[R] Sparse matrix no longer sparse (Matrix Package)
Doran, Harold
HDoran at air.org
Fri Jul 12 15:24:28 CEST 2013
Here is code to completely replicate the issue with comments. I remain confused why simply changing one element of the ddi matrix to be non-integer changes two things: 1) It changes the class of the object I need (A Inverse) and it increases its memory.
Ideally, A inverse will remain stored as a sparse matrix no matter what (as it is sparse in my real world problem). When it is converted to a dense object, it blows up in memory and my R program halts.
library(Matrix)
### Create a symmetric matrix of class dsCMatrix
A <- diag(5, 10)
A[1, 5] <- A[5,1] <- 2
### Create a diagonal matrix of class ddi
D <- Diagonal(10, 50)
### This returns the inverse of A stored as a sparse matrix
### In my real world problem it consumes almost no memory at all
### this is the ideal type
A <- A %*%D
(aa <- solve(A))
class(aa)
object.size(aa)
### Now, let's only change one element of D to be non-integer
D[1] <- 1.5
### Notice here the inverse of the matrix A
### is now stored as a different object class than before
### even though the pattern of 0s and non-zeros remains the same
### It also increases in memory size
### In my real world problem, the matrix increases from
### about .03 megabytes to almost 2 megabytes and this causes R to choke and die
A <- A %*% D
(aa <- solve(A))
class(aa)
object.size(aa)
-----Original Message-----
From: r-help-bounces at r-project.org [mailto:r-help-bounces at r-project.org] On Behalf Of Jeff Newmiller
Sent: Thursday, July 11, 2013 3:22 PM
To: John Kane; r-help at r-project.org
Cc: dmbates at gmail.com; maechler at stat.math.ethz.ch
Subject: Re: [R] Sparse matrix no longer sparse (Matrix Package)
It seems to me that this issue should be reproducible with a small matrix, since the concern is the representation rather than the values.
---------------------------------------------------------------------------
Jeff Newmiller The ..... ..... Go Live...
DCN:<jdnewmil at dcn.davis.ca.us> Basics: ##.#. ##.#. Live Go...
Live: OO#.. Dead: OO#.. Playing
Research Engineer (Solar/Batteries O.O#. #.O#. with
/Software/Embedded Controllers) .OO#. .OO#. rocks...1k
---------------------------------------------------------------------------
Sent from my phone. Please excuse my brevity.

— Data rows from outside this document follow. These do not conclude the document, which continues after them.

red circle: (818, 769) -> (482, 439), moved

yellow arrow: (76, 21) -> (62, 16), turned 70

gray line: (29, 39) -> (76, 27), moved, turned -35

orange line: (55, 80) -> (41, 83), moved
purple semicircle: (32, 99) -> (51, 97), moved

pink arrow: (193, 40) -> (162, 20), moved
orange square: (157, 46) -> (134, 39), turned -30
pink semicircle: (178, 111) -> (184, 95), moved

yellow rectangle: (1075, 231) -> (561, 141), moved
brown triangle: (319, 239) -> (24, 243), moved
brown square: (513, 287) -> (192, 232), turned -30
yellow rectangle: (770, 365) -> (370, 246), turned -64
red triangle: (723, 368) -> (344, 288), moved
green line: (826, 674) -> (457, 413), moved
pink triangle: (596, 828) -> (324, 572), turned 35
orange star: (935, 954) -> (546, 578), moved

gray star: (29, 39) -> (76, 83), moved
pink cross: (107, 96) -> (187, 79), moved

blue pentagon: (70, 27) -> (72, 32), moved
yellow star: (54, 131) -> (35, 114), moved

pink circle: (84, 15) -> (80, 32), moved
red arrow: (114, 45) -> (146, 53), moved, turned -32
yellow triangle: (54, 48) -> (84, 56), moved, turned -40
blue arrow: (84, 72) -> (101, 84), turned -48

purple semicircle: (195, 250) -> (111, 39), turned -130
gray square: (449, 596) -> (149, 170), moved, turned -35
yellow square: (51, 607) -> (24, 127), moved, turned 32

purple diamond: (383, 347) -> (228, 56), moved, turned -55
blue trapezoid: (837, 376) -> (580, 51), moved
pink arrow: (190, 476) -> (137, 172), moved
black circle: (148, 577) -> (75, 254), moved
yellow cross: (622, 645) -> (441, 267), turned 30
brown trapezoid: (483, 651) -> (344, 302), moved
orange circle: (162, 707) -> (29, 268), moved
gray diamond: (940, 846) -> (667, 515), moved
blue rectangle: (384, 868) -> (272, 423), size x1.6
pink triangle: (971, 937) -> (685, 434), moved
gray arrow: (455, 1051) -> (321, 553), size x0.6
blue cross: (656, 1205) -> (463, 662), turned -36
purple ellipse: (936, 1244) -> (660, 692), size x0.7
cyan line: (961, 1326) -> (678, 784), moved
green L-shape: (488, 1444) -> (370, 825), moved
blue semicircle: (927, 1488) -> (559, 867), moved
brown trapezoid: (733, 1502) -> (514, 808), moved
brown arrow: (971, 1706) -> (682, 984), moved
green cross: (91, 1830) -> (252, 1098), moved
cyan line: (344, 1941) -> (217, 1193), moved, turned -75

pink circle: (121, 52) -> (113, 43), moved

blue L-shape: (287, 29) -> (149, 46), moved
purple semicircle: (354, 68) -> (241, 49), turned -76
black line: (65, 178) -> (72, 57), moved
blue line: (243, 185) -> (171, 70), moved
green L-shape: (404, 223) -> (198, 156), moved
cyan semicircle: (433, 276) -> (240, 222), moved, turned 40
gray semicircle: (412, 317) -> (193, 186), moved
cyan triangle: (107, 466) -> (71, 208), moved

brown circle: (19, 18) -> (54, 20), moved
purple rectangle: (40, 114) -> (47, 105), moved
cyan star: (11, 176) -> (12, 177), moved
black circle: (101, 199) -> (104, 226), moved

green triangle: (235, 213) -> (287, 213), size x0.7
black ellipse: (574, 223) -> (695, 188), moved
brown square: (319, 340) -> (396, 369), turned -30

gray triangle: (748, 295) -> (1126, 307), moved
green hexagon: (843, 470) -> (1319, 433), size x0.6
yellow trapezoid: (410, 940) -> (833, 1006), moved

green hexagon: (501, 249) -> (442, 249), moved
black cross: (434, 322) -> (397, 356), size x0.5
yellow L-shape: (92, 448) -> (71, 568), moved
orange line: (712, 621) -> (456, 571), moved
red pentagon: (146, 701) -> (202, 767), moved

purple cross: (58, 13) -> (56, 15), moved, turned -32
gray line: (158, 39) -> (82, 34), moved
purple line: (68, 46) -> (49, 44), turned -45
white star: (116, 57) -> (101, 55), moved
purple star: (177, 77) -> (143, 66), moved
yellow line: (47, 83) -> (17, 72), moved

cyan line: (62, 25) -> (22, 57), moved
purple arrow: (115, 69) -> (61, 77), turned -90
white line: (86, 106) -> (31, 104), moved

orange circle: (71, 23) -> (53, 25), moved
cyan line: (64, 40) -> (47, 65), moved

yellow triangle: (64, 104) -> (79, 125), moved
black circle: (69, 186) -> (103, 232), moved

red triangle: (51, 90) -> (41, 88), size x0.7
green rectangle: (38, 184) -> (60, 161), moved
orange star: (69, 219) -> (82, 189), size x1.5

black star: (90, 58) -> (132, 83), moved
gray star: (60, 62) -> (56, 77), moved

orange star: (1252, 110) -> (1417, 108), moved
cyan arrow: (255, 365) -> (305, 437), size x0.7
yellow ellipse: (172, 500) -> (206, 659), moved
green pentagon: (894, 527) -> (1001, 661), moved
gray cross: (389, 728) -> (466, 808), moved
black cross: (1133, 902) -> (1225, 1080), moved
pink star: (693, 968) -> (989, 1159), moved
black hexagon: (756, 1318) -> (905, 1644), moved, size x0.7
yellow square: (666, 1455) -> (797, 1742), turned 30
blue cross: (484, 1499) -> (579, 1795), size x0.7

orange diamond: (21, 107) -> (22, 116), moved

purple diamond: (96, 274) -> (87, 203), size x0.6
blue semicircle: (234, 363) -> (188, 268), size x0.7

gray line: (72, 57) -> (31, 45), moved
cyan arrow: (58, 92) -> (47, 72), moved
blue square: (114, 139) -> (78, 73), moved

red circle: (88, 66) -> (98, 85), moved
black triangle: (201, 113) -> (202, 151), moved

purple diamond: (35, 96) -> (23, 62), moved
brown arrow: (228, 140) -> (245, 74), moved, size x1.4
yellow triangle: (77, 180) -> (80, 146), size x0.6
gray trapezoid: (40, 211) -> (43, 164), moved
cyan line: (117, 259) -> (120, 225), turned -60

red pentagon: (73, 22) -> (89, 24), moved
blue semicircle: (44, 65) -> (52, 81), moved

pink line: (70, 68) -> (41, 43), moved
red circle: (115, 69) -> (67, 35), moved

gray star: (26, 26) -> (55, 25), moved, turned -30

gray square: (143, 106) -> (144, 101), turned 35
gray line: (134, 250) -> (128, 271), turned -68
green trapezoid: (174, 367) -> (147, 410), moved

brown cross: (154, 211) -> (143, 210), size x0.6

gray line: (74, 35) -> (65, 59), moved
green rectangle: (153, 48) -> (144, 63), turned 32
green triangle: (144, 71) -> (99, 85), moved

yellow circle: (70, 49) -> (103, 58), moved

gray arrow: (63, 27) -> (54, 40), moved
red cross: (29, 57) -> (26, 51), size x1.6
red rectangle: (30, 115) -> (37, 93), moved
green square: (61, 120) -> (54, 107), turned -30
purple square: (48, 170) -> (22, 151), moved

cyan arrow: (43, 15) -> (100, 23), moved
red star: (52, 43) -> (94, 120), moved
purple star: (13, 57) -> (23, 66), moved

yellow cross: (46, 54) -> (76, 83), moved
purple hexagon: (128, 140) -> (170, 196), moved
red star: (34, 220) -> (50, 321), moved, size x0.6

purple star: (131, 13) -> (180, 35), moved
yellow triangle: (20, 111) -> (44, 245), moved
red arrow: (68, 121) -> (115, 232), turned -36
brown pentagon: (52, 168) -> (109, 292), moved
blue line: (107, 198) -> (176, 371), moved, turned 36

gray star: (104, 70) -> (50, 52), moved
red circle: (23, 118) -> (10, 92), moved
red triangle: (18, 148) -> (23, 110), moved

John Kane <jrkrideau at inbox.com> wrote:
>Just about anything I knew about matrices, I forgot years ago so I'm no
>help here but I'd suggest putting the matrix on something like
>Mediafire http://www.mediafire.com/ or Dropbox https://www.dropbox.com
>so people can download it and have a look.
>
>I agree that dput() is not really good for "big" data sets.
>
>Kingston ON Canada
>
>
>> -----Original Message-----
>> From: hdoran at air.org
>> Sent: Thu, 11 Jul 2013 17:10:54 +0000
>> To: hdoran at air.org, jrkrideau at inbox.com, r-help at r-project.org
>> Subject: RE: [R] Sparse matrix no longer sparse (Matrix Package)
>>
>> This is a terrible example as I didn't realize my code actually does
>> create a non-symmetric matrix and in this case the function behaves
>as
>> expected. Nonetheless, my original issue stands and that issue still
>does
>> not make sense.
>>
>> Apologies for bad example code.
>>
>> -----Original Message-----
>> From: r-help-bounces at r-project.org
>[mailto:r-help-bounces at r-project.org]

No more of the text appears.